Belle et singulière initiative pour les éditions Ixe de faire traduire des nouvelles d'une autrice japonaise Hirabayashi Taiko (1905-1972). Une rencontre avec une traductrice, en l'occurrence Pascale Doderisse ?, ou le souhait de faire découvrir des femmes rebelles de tous pays ?, ou d'autres raisons encore ? ont provoqué cette publication… Soulignons que les textes sont accompagnés d'une instructive présentation de la traductrice. Par contre, sur la couverture, est écrit Autofictions. Choix qui interroge, puisqu'il est aussi indiqué textes. Or, ce sont bien trois nouvelles qui nous sont données à lire. Des récits dont le matériau est largement autobiographique, mais qui sont bien des textes littéraires. La condition féminine sera au coeur de ces récits.

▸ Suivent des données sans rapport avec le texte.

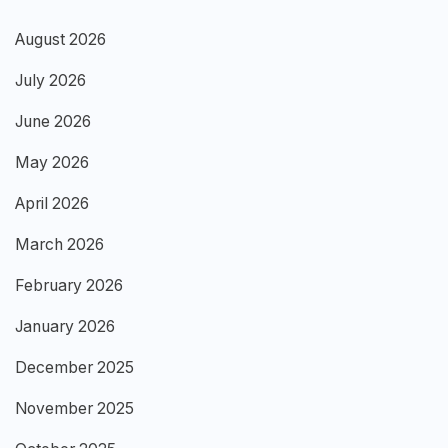
August 2026
July 2026
June 2026
May 2026
April 2026
March 2026
February 2026
January 2026
December 2025
November 2025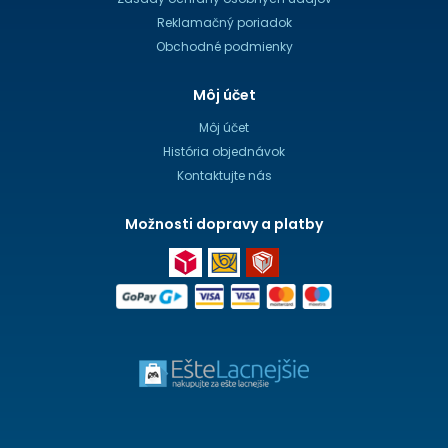
Reklamačný poriadok
Obchodné podmienky
Môj účet
Môj účet
História objednávok
Kontaktujte nás
Možnosti dopravy a platby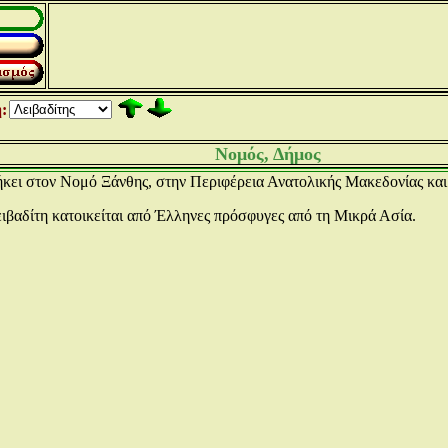
:
Νομός, Δήμος
ήκει στον Νομό Ξάνθης, στην Περιφέρεια Ανατολικής Μακεδονίας κα
ιβαδίτη κατοικείται από Έλληνες πρόσφυγες από τη Μικρά Ασία.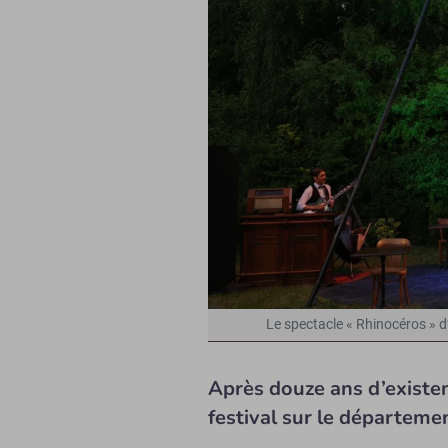
Le spectacle « Rhinocéros » 
Après douze ans d’existen
festival sur le départeme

Les deux premières nouvelles datent des années vingt, période où Hirabayashi Taiko est très active dans les milieux militants anarchistes. Ce contexte se retrouve dans les récits : la narratrice, dans « Dérision », compagne d'un homme ayant rompu avec le militantisme, fréquente les cercles anarchistes, et dans « A l'hospice » elle est la compagne d'un activiste arrêté suite à un projet d'attentat . La dernière, « Kishimojin », a été écrite après la capitulation et reprend le terme de la maternité déjà évoquée dans « A l'hospice ».

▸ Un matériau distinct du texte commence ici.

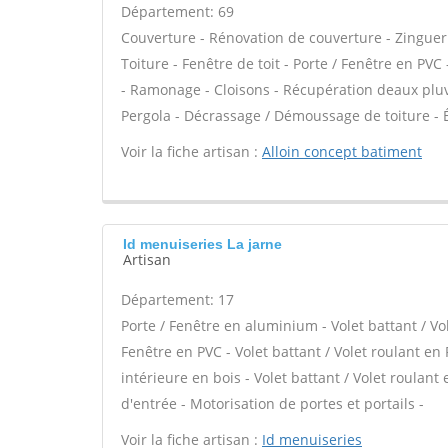
Département: 69
Couverture - Rénovation de couverture - Zinguer
Toiture - Fenêtre de toit - Porte / Fenêtre en PV
- Ramonage - Cloisons - Récupération deaux pluvia
Pergola - Décrassage / Démoussage de toiture - Ét
Voir la fiche artisan :
Alloin concept batiment
Id menuiseries La jarne
Artisan
Département: 17
Porte / Fenêtre en aluminium - Volet battant / Vo
Fenêtre en PVC - Volet battant / Volet roulant en 
intérieure en bois - Volet battant / Volet roulant 
d'entrée - Motorisation de portes et portails -
Voir la fiche artisan :
Id menuiseries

La première des nouvelles nous est racontée par une femme qui avec ironie et lucidité décrit sa vie. Désabusée (« comment vivre cette journée en se réjouissant de quelque chose ? ») par son couple et les hommes en général indifférents au sort des femmes (« je m'étais usée à en perdre toute fraîcheur d'esprit à chercher un homme conforme à mes idéaux »), sans le sou son compagnon et elle se résolvent parfois à voler (des pousses de bambou dans un jardin du voisinage), à mettre des objets au clou ou d'aller à des dons offerts par une société soutenant les anarchistes. Mais le plus souvent c'est elle qui se sacrifie, allant voir un ancien amant pour demander un peu d'argent, qu'elle obtient après avoir passée la nuit avec lui. A la solidarité qu'elle espérerait se substitue une forme de domination : ses compagnons finalement profitent d'elle et se font entretenir ; elle ne reçoit que mépris, et cette précarité, l'aspect misérable qu'elle lui impose, la fait se dénigrer et se sentir laide. L'auteur évoque souvent son corps, ce qu'on ne faisait pas à l'époque. Ce corps, il en est encore question dans « A l'hospice », où la narratrice parce qu'elle est enceinte est placée dans un dispensaire et ce avant son incarcération prévue pour complicité dans un acte terroriste organisé en soutien à des ouvriers d'usine. Ce dispensaire n'est guère reluisant, si peu humain, on y économise tout sur le dos des patientes. Souffrante du béribéri, désemparée (« l'idée que je devrais me résoudre à donner mon lait contaminé au bébé traversa comme une froide bourrasque mon coeur abattu »), elle attend, puis donne naissance à un enfant, réfléchissant à sa condition.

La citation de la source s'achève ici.